Piles and piles of debt to reconcile
Yellow filed Chapter 11 papers Aug. 6, a little more than a week after executives made the call to stop accepting shipments and lock up its terminals after customers defected in the face of a strike threat from its labor union, the International Brotherhood of Teamsters, over Yellow's failure to make several pension and health care benefits payments. The company listed debt obligations of more than $1.2 billion and another $359 million of letters of credit outstanding. In addition to the CARES Act loan owed the U.S. Treasury and taxpayers, the debt also includes a $485 million term loan now owned by prominent hedge fund Citadel.

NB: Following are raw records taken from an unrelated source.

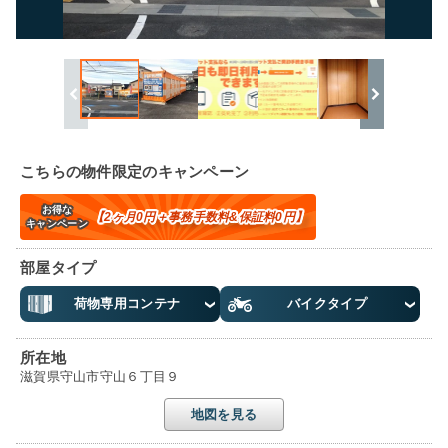
こちらの物件限定のキャンペーン
お得な
【2ヶ月0円＋事務手数料&保証料0円】
キャンペーン
部屋タイプ
荷物専用コンテナ
バイクタイプ
所在地
滋賀県守山市守山６丁目９
地図を見る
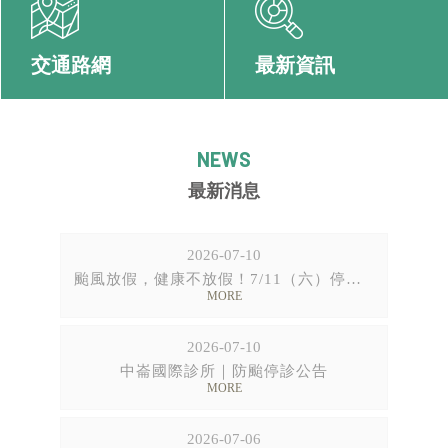
交通路網
最新資訊
最新消息
2026-07-10
颱風放假，健康不放假！7/11（六）停診一天
2026-07-10
中崙國際診所｜防颱停診公告
2026-07-06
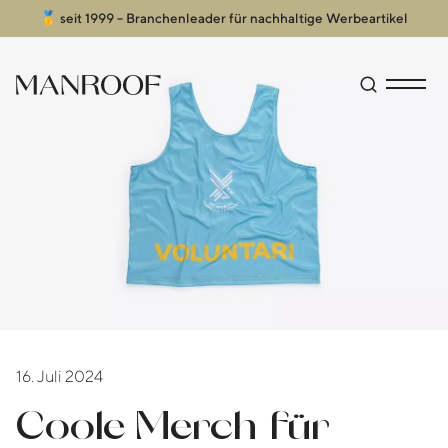
🥇 seit 1999 – Branchenleader für nachhaltige Werbeartikel
Header
Manroof GmbH
Suche öffn
Menü an
16. Juli 2024
Coole Merch für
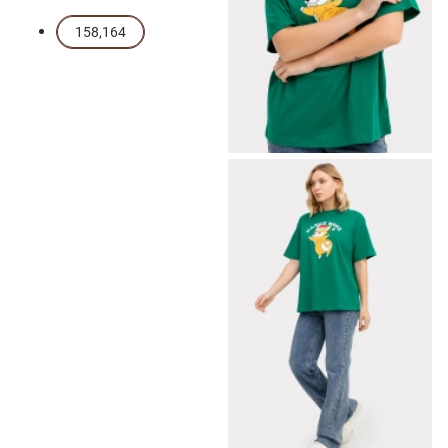
158,164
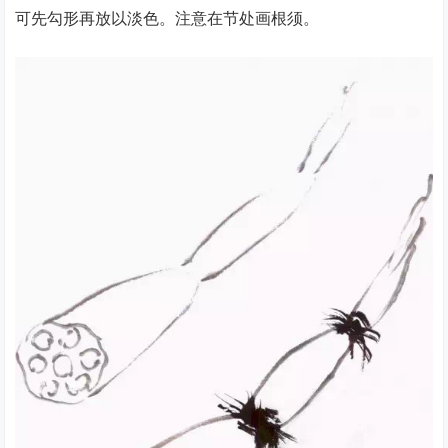
可先勾形再放以淡色。注意在节处画根须。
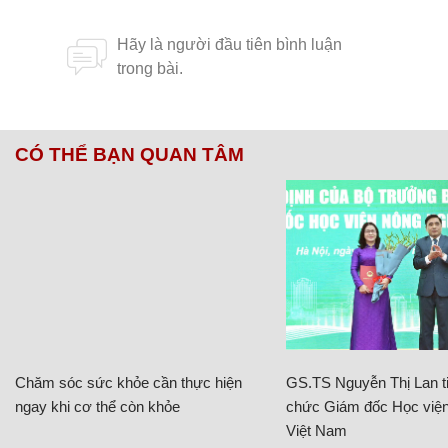
CÓ THỂ BẠN QUAN TÂM
Chăm sóc sức khỏe cần thực hiện
GS.TS Nguyễn Thị Lan ti
ngay khi cơ thể còn khỏe
chức Giám đốc Học viện
Việt Nam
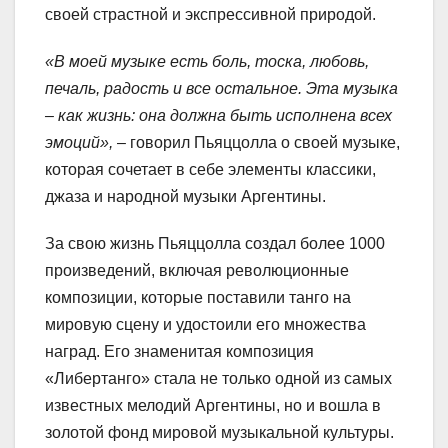
своей страстной и экспрессивной природой.
«В моей музыке есть боль, тоска, любовь,
печаль, радость и все остальное. Эта музыка
– как жизнь: она должна быть исполнена всех
эмоций»,
– говорил Пьяццолла о своей музыке,
которая сочетает в себе элементы классики,
джаза и народной музыки Аргентины.
За свою жизнь Пьяццолла создал более 1000
произведений, включая революционные
композиции, которые поставили танго на
мировую сцену и удостоили его множества
наград. Его знаменитая композиция
«Либертанго» стала не только одной из самых
известных мелодий Аргентины, но и вошла в
золотой фонд мировой музыкальной культуры.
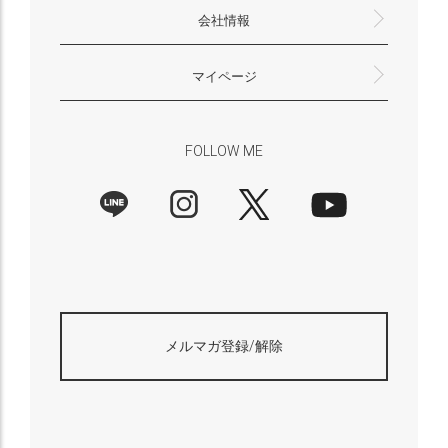
会社情報
返品・交換について
プライバシーポリシー
特定商取引法に基づく表示
外部送信ポリシー
株式会社HAYNI
〒532-0001
大阪府大阪市淀川区十八条3-9-35
電話番号：06-6868-9671
※お電話でのお問合せ受付は行っておりません
メール：support@hayni.jp
お問い合わせはこちらからお願いいたします
営業時間：10：00～15：00（金曜日は14：00ま
定休日： 土・日・祝祭日
※土日祝祭日はお休みをいただきます。
メールの返信は翌営業日となりますので、ご了承
マイページ
で）
ください。
新規会員登録
マイページ
会員特典について
商品レビュー一覧
FOLLOW ME
メルマガ登録/解除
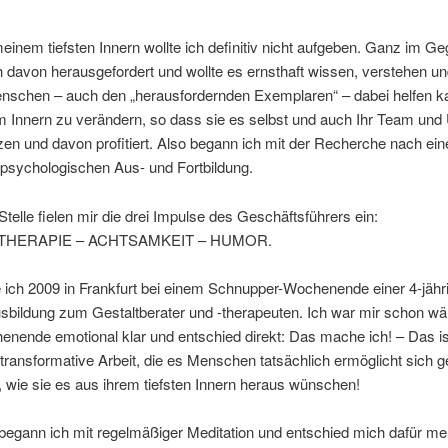
einem tiefsten Innern wollte ich definitiv nicht aufgeben. Ganz im Geg
h davon herausgefordert und wollte es ernsthaft wissen, verstehen un
enschen – auch den „herausfordernden Exemplaren“ – dabei helfen ka
rem Innern zu verändern, so dass sie es selbst und auch Ihr Team und
en und davon profitiert. Also begann ich mit der Recherche nach ein
 psychologischen Aus- und Fortbildung.
Stelle fielen mir die drei Impulse des Geschäftsführers ein:
THERAPIE – ACHTSAMKEIT – HUMOR.
 ich 2009 in Frankfurt bei einem Schnupper-Wochenende einer 4-jähr
sbildung zum Gestaltberater und -therapeuten. Ich war mir schon w
ende emotional klar und entschied direkt: Das mache ich! – Das ist
transformative Arbeit, die es Menschen tatsächlich ermöglicht sich 
 wie sie es aus ihrem tiefsten Innern heraus wünschen!
egann ich mit regelmäßiger Meditation und entschied mich dafür meh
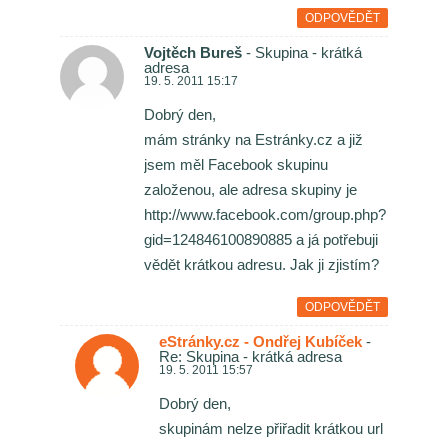
ODPOVĚDĚT
Vojtěch Bureš
- Skupina - krátká
adresa
19. 5. 2011 15:17
Dobrý den,
mám stránky na Estránky.cz a již
jsem měl Facebook skupinu
založenou, ale adresa skupiny je
http://www.facebook.com/group.php?
gid=124846100890885 a já potřebuji
vědět krátkou adresu. Jak ji zjistím?
ODPOVĚDĚT
eStránky.cz - Ondřej Kubíček
-
Re: Skupina - krátká adresa
19. 5. 2011 15:57
Dobrý den,
skupinám nelze přiřadit krátkou url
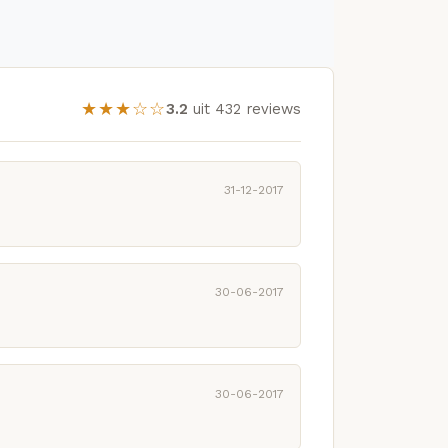
★★★☆☆
3.2
uit 432 reviews
31-12-2017
30-06-2017
30-06-2017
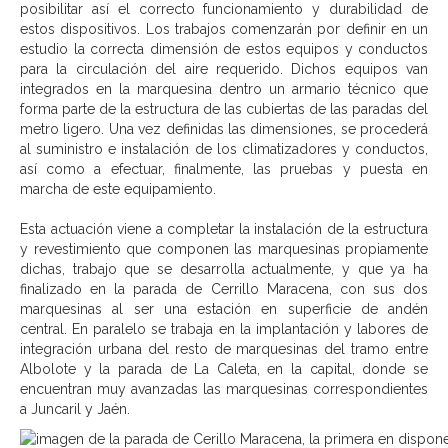
posibilitar así el correcto funcionamiento y durabilidad de
estos dispositivos. Los trabajos comenzarán por definir en un
estudio la correcta dimensión de estos equipos y conductos
para la circulación del aire requerido. Dichos equipos van
integrados en la marquesina dentro un armario técnico que
forma parte de la estructura de las cubiertas de las paradas del
metro ligero. Una vez definidas las dimensiones, se procederá
al suministro e instalación de los climatizadores y conductos,
así como a efectuar, finalmente, las pruebas y puesta en
marcha de este equipamiento.
Esta actuación viene a completar la instalación de la estructura
y revestimiento que componen las marquesinas propiamente
dichas, trabajo que se desarrolla actualmente, y que ya ha
finalizado en la parada de Cerrillo Maracena, con sus dos
marquesinas al ser una estación en superficie de andén
central. En paralelo se trabaja en la implantación y labores de
integración urbana del resto de marquesinas del tramo entre
Albolote y la parada de La Caleta, en la capital, donde se
encuentran muy avanzadas las marquesinas correspondientes
a Juncaril y Jaén.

A bidding contest over Yellow's real estate between rival carriers and potentially other investors now looks set to cover those obligations, which suggests that proceeds from the sale of Yellow’s roughly 12,700 tractors (about 1,000 of them leased) and 42,000 trailers (of which 7,200 are leased) will enable Yellow to send checks to unsecured creditors, which includes the Teamsters, the union's affiliated Central States pension fund, and the Pension Benefit Guaranty Corp., to cover pension obligations for unionized Yellow employees, who numbered around 22,000.
Also included in the Aug. 18 court filings were precise details of the debtor-in-possession funding that Yellow stands to receive from Citadel and MFN Partners Management, the investment firm that owns more than 40% of Yellow’s equity. A total of $142.5 million stands to come Yellow’s way in the coming weeks if it meets certain milestones in its push to sell off its assets. Citadel has committed to provide up to $100 million, with MFN pledging the remaining $42.5 million.
Judge Craig T. Goldblatt issued an interim order late on Aug. 18 approving the Citadel/MFN DIP plan—and freeing up the first $60 million in DIP financing for Yellow to pay bills and other wind-down expenses—and Old Dominion’s stalking-horse proposal. A final hearing on these matters has been scheduled for Sept. 18, by which time more bidders for Yellow's property portfolio may have materialized.